İçeriğe geçmek için "Enter"a basın

Surp Agop mezar kardeşliği

Enis Berberoğlu

13 NİSAN (eski takvimle 31 Mart) 1909 sabahı Taşkışla’daki (bugünkü İTÜ binası) Avcı Taburu ve ardından Hassa Ordusu ayaklandı. İttihatçı subaylar öldürüldü veya teslim alındı.

Erbaş, ‘Şeriat isteriz’ diye sokağa döküldü.

İstanbul’daki azınlık temsilcileri ile İttihatçı şeflerin korkusu ortak, işbirliği kaçınılmazdı:

Ermeni Taşnak partisi yöneticileri ile İttihatçı kadrolar, Ermenilere ait Tokatlıyan Oteli’nde buluştu. Taşnaklar Selimiye’deki isyanı bastırmak üzere 550 kişilik silahlı birlik kurdu.

Diğer bir Ermeni partisinin üyesi Hınçak doktorlar çatışmalarda yaralı askerlere bakacak ekip oluşturdu. Selanik’ten İstanbul Yeşilköy’e bir haftada ulaşan Hareket Ordusu’nu Ermeni kadınlar askerlere çiçek atarak karşıladı.

Taşkışla’daki isyanı bastırırken şehit düşen Hareket Ordusu askerleri, Hıristiyan gönüllüler ve çatışmada ölen asiler gece karanlığında aynı mezarlığa gömüldü. Surp Agop Mezarlığı (bugünkü Divan Oteli’nin yerindeydi) hepsinin ortak mekánı oldu.
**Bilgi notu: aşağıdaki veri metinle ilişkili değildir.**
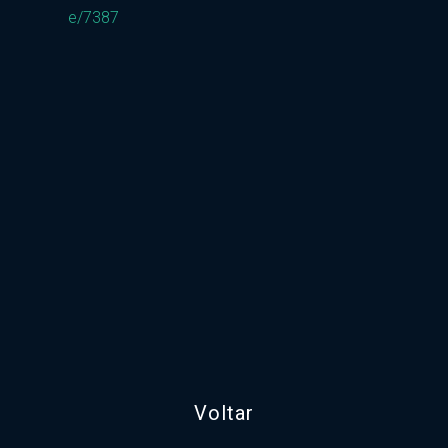
e/7387
Voltar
Enver Bey, Surp Agop’ta mezar başında yaptığı konuşmada, ‘Müslüman ve Hıristiyanlar yaşarken ve ölürken, hiçbir ırk ve inanç ayrımı tanımayan yurtsever arkadaş olduklarının nişanesi olarak burada yan yana yatıyorlar’ ifadesini kullandı. (Kaynak: Ermeniler ve İttihat Terakki, Arsen Avagyan, Gaidz F. Minassian.)

* * *

Türkiye bu olaylardan 100 yıl sonra Ermeni meselesini tartışıyor.

Daha doğrusu taraflar tartışır gibi gözüküp önyargılarını, refleks tepkilerini kusuyor.

Ne yazık ki Surp Agop Mezarlığı kardeşliği gibi örneklere ortak tarihimizde az rastlanıyor.

Oysa sadece bir haftalık bu süreçten çıkarılacak o kadar çok ders var ki:

Mesela, Ermeni dostlarımız -tıpkı 100 yıl önce olduğu gibi- kabul etmelidir ki, laik-demokratik Türkiye Cumhuriyeti’nin bekası Ortadoğu din mozaiğinin teminatıdır. İnanmayan, yanı başımızdaki Irak’taki mezhep kavgalarına, Süryani ve Musevi kıyımına baksın, İran’daki yobaz rejimi düşünsün. Hatta Rus coğrafyasındaki toplama kamplarını hatırlasın. 82 yıllık Cumhuriyet’te bu insanlık ayıplarından hiçbirisinin yaşanmamış olması sadece rastlantı mı sanıyorsunuz?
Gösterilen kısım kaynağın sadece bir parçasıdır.